Cariddi: Point It at Domains, Pull Out the Good Stuff
When you’re hunting for attack surface or doing housekeeping on your own web estate, two questions matter most: what’s out there and what secrets did we accidentally ship. Cariddi answers both. Feed it a list of domains and it will crawl, collect URLs, and flag anything interesting — API endpoints, tokens, API keys, secrets, file extensions, and more — in real time. It’s fast, scriptable, and designed for the way security engineers and red teams actually work.
This guide explains what Cariddi does, why each capability matters, and exactly how to install, run, and automate it — responsibly.
Use responsibly. Only test assets you own or have explicit permission to assess. Always follow applicable laws and your organization’s policies.

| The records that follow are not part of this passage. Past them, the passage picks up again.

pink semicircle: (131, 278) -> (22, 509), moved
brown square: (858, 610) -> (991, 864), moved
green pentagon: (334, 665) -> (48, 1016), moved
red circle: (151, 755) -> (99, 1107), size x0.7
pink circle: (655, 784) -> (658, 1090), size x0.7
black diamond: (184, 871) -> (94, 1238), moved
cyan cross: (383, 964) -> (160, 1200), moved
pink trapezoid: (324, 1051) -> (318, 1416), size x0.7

What Cariddi Is (and why you’ll love it)
1) A focused crawler for security work
Cariddi crawls from one or more starting domains and harvests URLs from HTML, JavaScript, sitemaps, robots.txt, and in-page links. It’s tuned for breadth with control: you decide concurrency, depth, and which hosts/paths/extensions to include or ignore.

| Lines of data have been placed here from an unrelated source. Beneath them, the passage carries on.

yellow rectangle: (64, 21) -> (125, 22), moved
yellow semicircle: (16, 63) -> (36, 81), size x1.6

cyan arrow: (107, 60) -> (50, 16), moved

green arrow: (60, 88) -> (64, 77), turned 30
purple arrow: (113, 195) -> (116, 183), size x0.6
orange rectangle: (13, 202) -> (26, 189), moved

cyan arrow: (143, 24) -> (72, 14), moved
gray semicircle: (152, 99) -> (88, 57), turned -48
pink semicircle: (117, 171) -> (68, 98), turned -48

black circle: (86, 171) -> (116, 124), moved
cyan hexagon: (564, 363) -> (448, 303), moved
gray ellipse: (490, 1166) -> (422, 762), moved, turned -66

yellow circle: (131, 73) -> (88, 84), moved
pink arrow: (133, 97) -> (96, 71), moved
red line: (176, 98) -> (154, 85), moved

Why this matters: Generic web crawlers drown you in noise. Cariddi is tuned to surface things humans actually triage — endpoints, forms, and code-y bits — fast.
2) A secret/endpoint detector out of the box
As it crawls, Cariddi applies curated pattern detectors (regex + heuristics) to page content, scripts, and URLs to spot things like:
- API keys & tokens (common cloud providers and services)

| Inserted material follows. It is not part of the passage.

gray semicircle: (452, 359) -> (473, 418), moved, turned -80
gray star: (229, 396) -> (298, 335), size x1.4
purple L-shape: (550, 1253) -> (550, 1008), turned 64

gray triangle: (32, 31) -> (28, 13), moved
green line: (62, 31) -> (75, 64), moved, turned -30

- Auth artifacts (JWTs, bearer tokens)
- Credentials & secrets embedded in code or config
- Endpoints (REST, GraphQL, RPC) and interesting file types (e.g.,
.bak,.old,.env,.zip,.sql)
Why this matters: Secrets in client assets or public buckets remain a top cause of compromise. Catching them at crawl time collapses discovery → validation into one pass.
3) Filters that map to real workflows
Cariddi lets you whitelist/blacklist hosts, paths, and extensions; control depth, rate, and parallelism; and choose output formats (plain text or structured JSON). You can also point it at wordlists to brute-force common paths while it crawls.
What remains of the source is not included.